Trauma Care Options Increase in NEPA

W-B hospital to open trauma center

WILKES-BARRE, LUZERNE COUNTY (WBRE/WYOU) -- Northeastern Pennsylvania is increasing its options when highly-skilled trauma care is necessary. It's coming from a hospital that was first established 145 years ago.     Eyewitness News Healthbeat Reporter Mark Hiller explains how a newly earned designation will better serve the region effective September 1.

With a ceremonial snip of a ribbon Thursday, the staff at Wilkes-Barre General Hospital celebrated the dawn of a new era.
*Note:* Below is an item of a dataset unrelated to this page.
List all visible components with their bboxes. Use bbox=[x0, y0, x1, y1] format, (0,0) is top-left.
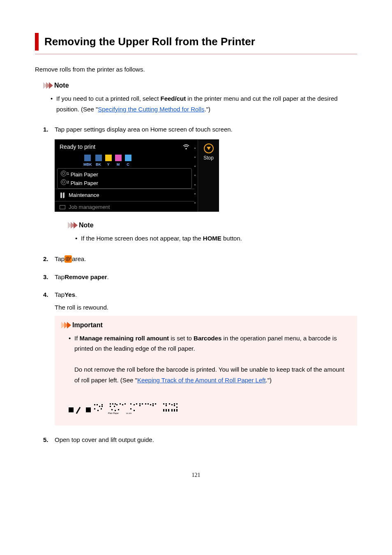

After nearly a year and a half of preparation, the hospital received a Level II Trauma Care Center Accreditation.

"So now the work really gets started," said Wilkes-Barre General Hospital Director of Trauma Services Cheryl MacDonald-Sweet. The designation comes after the hospital demonstrated it has the resources to treat the most serious life-threatening and disabling injuries in the Diamond City. "Rather than taking an injured patient from the city out of the city, they can stop here first and time is often times the biggest critical factor in the care of the injured patient," said Ms. MacDonald-Sweet. 

In the past when a patient with traumatic injuries arrived at Wilkes-Barre General Hospital, they would first be treated here in the emergency department. Their personal physician might even admit them and then a consult might occur with a skilled trauma surgeon. But by now having the Level II Trauma Care Center Accreditation, this hospital can deliver a higher level of care in a faster amount of time.

Four trauma surgeons and three general surgeons with trauma surgery experience can operate as quickly as possible on critically injured patients. The surgical staff may even expand. "The only surgical specialty which is increasing in size in demand is the emergency surgery and trauma," said Wilkes-Barre General Hospital Trauma Medical Director Denis Tereb, M.D.

Wilkes-Barre General Hospital becomes the third Level II Trauma Care Center in the Wilkes-Barre/Scranton Area. "It's definitely going to help the mass casualty situations," said Ms. MacDonald-Sweet. 

The trauma accreditation coincides with construction of the hospital's $40 million ICU tower set to open in early 2018 - expanding in size and service with the goal of providing the best patient outcomes. "Now we have to prove it by action that we do it and that will require dedication from everybody in this hospital," said Dr. Tereb.  

The Level II Trauma Care Center Accreditation means Wilkes-Barre General Hospital demonstrated it can provide the same high level of care as a Level 1. However, Level II Trauma Care Centers do not require research and residency programs.